The problems go beyond existing Euro land members and includes those like Latvia who have been pursuing fiscally contractionary policies to attain the Stability Pact requirements and who have been badly affected by the recession. Latvia’s economy contracted an extraordinary 18 percent in 2009, the sharpest contraction in the world. This follows what was widely regarded as an unsustainable burst of growth just before the global crisis.

Update 2
Thomas Palley has an excellent article examining the theoretical flaws in the design of the Currency Union. He argues that all the three fundamental assumptions behings its neo-liberal monetary theory based institutional design - that fiscal policy is ineffective; inflation is caused exclusively by money supply growth; and the real economy quickly and automatically returns to full employment in response to negative shocks - have been proved wrong by the ongoing crisis.
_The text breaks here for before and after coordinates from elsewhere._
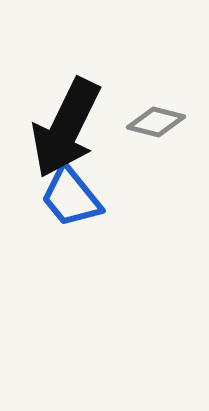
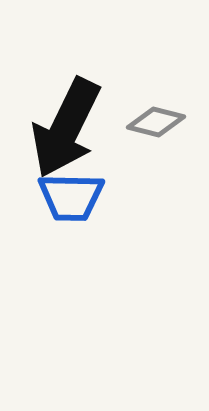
blue trapezoid: rotated 50 degrees counterclockwise
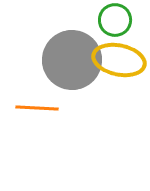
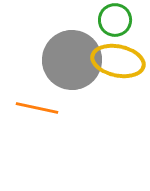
yellow ellipse: moved 1 px left, 1 px down
orange line: rotated 9 degrees clockwise
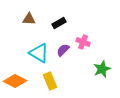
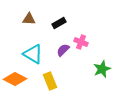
pink cross: moved 2 px left
cyan triangle: moved 6 px left, 1 px down
orange diamond: moved 2 px up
The European monetary union established a central bank that, unlike its US and UK counterparts, is prohibited from providing financial assistance to member country governments. Member economies no longer have their own exchange rate or interest rate to restore full employment and financial balance. His prescription

"European Central Bank should establish annual country loan quotas set according to each country’s economic size and output gap, making them a form of automatic stabiliser. This would create a mechanism for countries to monetise part of their budget deficits. In the current environment it would provide a flow of low cost deficit financing that would facilitate periphery country re-balancing, while also providing an expansionary impulse in Europe’s core economies. Additionally, the ECB should establish emergency stand-by country loan facilities that would be governed by pre-determined policy conditionality. In effect, the ECB would act as an analogue International Monetary Fund for euro member countries... to counter potential inflationary consequences, the ECB could be given discretion regarding distribution of seignorage dividends resulting from issue of currency and bank reserves."


Update 3
More on how countries like Greece manipulated the true exten of their deficits with derivative instruments with the help of banks like Goldman Sachs.



Update 4
Paul Krugman points to the divergence in inflation across the core and periphery nations of EU and feels that this should converge substantially for restoring macroeconomic balance withoin Euro zone. But given the low inflation target of the Stability Pact, the periphery economies will have to experience considerable deflation before they catch up with the core economies. He therefore proposes a higher inflaiton target for Eurozone.



Update 5
Barry Eichengreen writes about the need for emergency financing mechanism for Euroland countries facing financial crisis and requiring bailouts. And for this, as Paul Krugman points out, greater political integration is a necessity.

Update 6 (3/3/2010)
Greece's ballooning sovereign bond and CDS spreads



Update 7 (7/3/2020)
Augusto de la Torre, Eduardo Levy-Yeyati, and Sergio Schmukler compares the Euroland fiscal crisis to the nineties crisis in Argentina and argues that what these countries need is a "good old bailout" – conditional on "getting the house in order".